For the dessert course of my Renaissance “small dishes” party, I returned to a recipe I had already wrestled with in the past: Anna Wecker’s strawberry tart.
A tart of strawberries or gooseberries (Kreusel- oder Stichbeeren), whatever they be called
Take eggs, the yolks alone or all together as you wish, beat and whip them well, then take good thick cream that is sweet, stir in as much as there are eggs, add rosewater if you wish, grind of almonds what is right and pass it through (a cloth) with the cream, but in that case take a little more of the milk (cream) than of the eggs. Hold it over a bright fire, but far away, stir it diligently until it begins to thicken a little, but do not let it boil. Then the dish (pastry) should be ready, and it should not be too high, half as high as another tart is. Then pour the mix into it and place nice strawberries or gooseberries in it so that they are half in the mass and half sticking out, and strew it well with sugar so that you neither see the mass nor the berries. The strawberries should be washed in rosewater and not too ripe, for then they turn to mush immediately, but the gooseberries are fine and right when they are already yellow and clear.
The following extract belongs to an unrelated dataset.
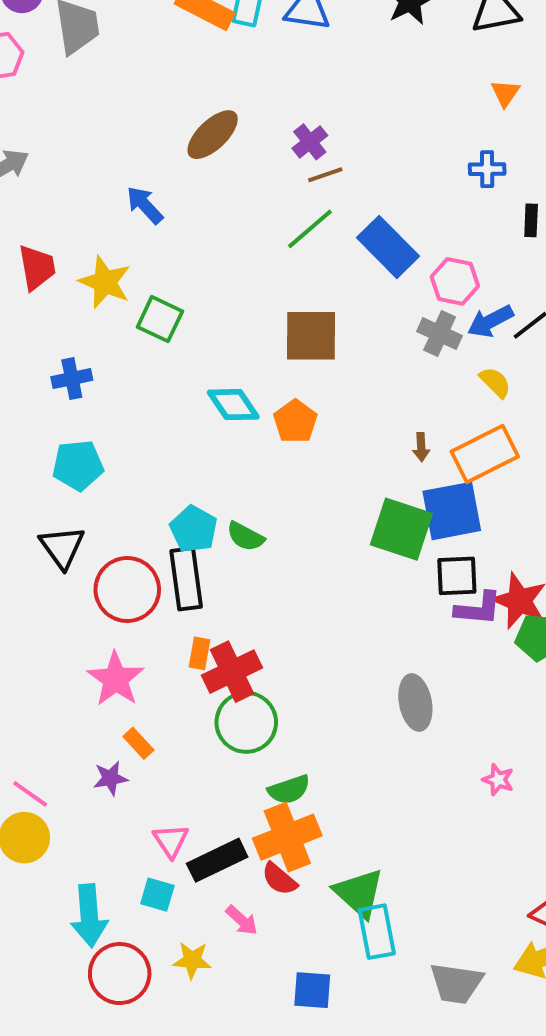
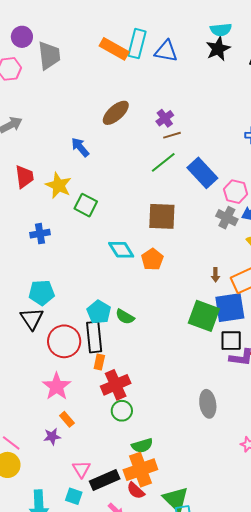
cyan pentagon: (78, 465) -> (42, 293), moved
orange rectangle: (199, 653) -> (99, 362), moved
green circle: (246, 722) -> (122, 411), size x0.7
They need much sugar. Bake them well and give a lot of heat below, but not too much above so that they stay nicely white. It is enough quickly. If you bake them in an oven, lay a piece of paper on top.
The combination of fresh fruit and a creamy custard base sounds wonderful, and this time, I had been able to gather a small amount of forest strawberries. Earlier attempts with modern strawberries had failed because of an excess of moisture, so I hoped the smaller, denser fruit would produce a more palatable result. They did.
I prepared an almost liquid custard from cream and egg yolks with a dash of rosewater and filled it into small tartlets. Since this was intended as proof of concept, I opted for storebought puff pastry to save time, but I am convinced this would work equally well with a butter-based crust. Since I did not have enough forest strawberries to fill all tartlets, I added redcurrants to the rest. That also worked very well.
The result in both cases was more eggy and richer than I expected, with the fruit providing aroma rather than any freshness. It was still excellent, but very much unlike Erdbeerkuchen.